Autumn, John Keats tells us, is the season of mists and mellow fruitfulness. Well, maybe. But it’s also the season when millions of Americans go back to the strange institution called “school.” Whether at the elementary, middle school, high school, college, or graduate level, it’s a massively important entity, serving a remarkably diverse set of functions: training us in the ABCs of comportment as well as reading; delaying, sometimes to the point of absurdity, the entry of people onto the job market, with effects sometimes benign, sometimes disastrous; creating a venue for whatever culture our weird society, so covetous of prestige and so conflicted about elitism, is able to muster. The multifariousness of this institution is remarkable: the experience of a student in Flint, Michigan, (to pick one example from our selections in this issue) is radically different from that of a student in the Connecticut suburbs; that of college students utterly different from high schoolers; that of people on the other side of the institution, looking to “go back,” or maybe just looking back, completely different from those enmeshed in it, and so on.

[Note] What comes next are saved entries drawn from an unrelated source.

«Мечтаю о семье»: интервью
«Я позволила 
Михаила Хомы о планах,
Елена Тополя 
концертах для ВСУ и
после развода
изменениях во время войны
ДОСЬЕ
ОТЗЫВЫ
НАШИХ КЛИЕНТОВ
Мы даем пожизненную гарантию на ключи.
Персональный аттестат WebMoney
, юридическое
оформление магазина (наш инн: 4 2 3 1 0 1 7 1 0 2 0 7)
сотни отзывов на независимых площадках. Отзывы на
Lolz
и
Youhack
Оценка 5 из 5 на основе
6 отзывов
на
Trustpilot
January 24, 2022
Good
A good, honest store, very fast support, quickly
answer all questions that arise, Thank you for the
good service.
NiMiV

Yet for all this diversity, the writing about schools and schooling has been, to my eye, amazingly drab, full of the stereotypes—horny professors, bored high schoolers—that afflict our thinking about school and schooling. Mr. chips and Lucky Jim, Holden Caulfield and his spiritual descendants, the bored college kids engaged in mindless acts of sexual coupling in Bret Easton Ellis’s or Tom Wolfe’s novels (who thought they would prove to be brothers under the skin?): these are by and large the characters who over-populate these fictions. And of course the MFA program, that rapidly growing supplement to the century-long development of “creative writing” into a separate discipline, has spawned countless fictions by MFA graduates (doubtless bearing in mind the injunction to “write what you know”) about MFA programs, their rivalries, intensities, and aftermath. There are of course some exceptions—Susan Choi’s recent novel, An Education, does a wonderful job of portraying graduate school at a particular historical moment, now probably past, where politics, sex, and an appreciation of the traditional canon were brought together in a heady and exciting brew.

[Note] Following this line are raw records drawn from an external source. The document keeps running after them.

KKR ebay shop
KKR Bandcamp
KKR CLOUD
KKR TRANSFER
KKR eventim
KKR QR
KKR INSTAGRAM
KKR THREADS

But for those of us who are enmeshed in the pedagogic/scholarly complex we call “school,” these imaginative responses fall short. Our experience—of the classroom, in the classroom, as scholars, as teachers, as graduates—is far more complicated than these responses indicate. To try to address this complexity, I started looking for submissions and soliciting some that would take “school” in its broadest sense as their subject. I’ve culled from many excellent responses the ones that follow in this cluster: poetry, nonfiction, and fictional prose alike, they address many (if not yet enough) of the kinds of experience that are elicited by the institutions of schooling in the contemporary US. Ranging from Rebecca Makkai’s astringent account of fourth-grade teaching through Eileen Pollack’s narrative that turns on the question of lifelong learning, ranging from Stephen Burt’s poetic evocations of youth and education through Douglas Trevor’s exhilarating narrative of a life-remaking piece of scholarship, from Cindy Clem’s real-life response to teaching an introductory English class to Kelsey Ronan’s fictional narrative of all too real conditions in an urban school district, these works, taken together, portray the ups and the downs, the imaginative achievements and the spiritual trials, the oppressions and the consolations of school. As many of us prepare to write new narratives in the year to come, I hope these will resonate as a partial marker of the multiplicity and richness of the experiences possible in, as well as the failures and limitations built into the model of, schooling in these United States.